ACTIVITY:
Starting with the first line and ending with the one that holds "The width and height of the screenshot is (1568, 2024).", retype the entries exactly.

SUPPLIED ENTRIES:
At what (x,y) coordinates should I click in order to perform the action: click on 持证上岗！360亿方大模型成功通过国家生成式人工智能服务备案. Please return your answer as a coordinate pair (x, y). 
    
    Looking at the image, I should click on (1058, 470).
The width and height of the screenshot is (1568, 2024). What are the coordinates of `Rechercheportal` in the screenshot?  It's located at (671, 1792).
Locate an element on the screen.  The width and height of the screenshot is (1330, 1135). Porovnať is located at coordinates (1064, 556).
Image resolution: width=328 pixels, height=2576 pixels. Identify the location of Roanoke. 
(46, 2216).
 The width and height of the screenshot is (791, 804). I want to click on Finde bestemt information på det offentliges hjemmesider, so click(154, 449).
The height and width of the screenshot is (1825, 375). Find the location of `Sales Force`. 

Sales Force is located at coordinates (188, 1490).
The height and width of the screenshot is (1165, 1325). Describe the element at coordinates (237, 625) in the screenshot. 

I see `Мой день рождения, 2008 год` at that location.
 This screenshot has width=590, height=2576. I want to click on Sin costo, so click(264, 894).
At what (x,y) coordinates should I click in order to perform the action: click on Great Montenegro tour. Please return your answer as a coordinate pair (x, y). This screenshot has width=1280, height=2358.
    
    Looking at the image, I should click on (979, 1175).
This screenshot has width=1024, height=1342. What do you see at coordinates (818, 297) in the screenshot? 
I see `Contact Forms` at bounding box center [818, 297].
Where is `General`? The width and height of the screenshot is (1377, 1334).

OUTPUT OF THE EXERCISE:
At what (x,y) coordinates should I click in order to perform the action: click on 持证上岗！360亿方大模型成功通过国家生成式人工智能服务备案. Please return your answer as a coordinate pair (x, y). 
    
    Looking at the image, I should click on (1058, 470).
The width and height of the screenshot is (1568, 2024). What are the coordinates of `Rechercheportal` in the screenshot?  It's located at (671, 1792).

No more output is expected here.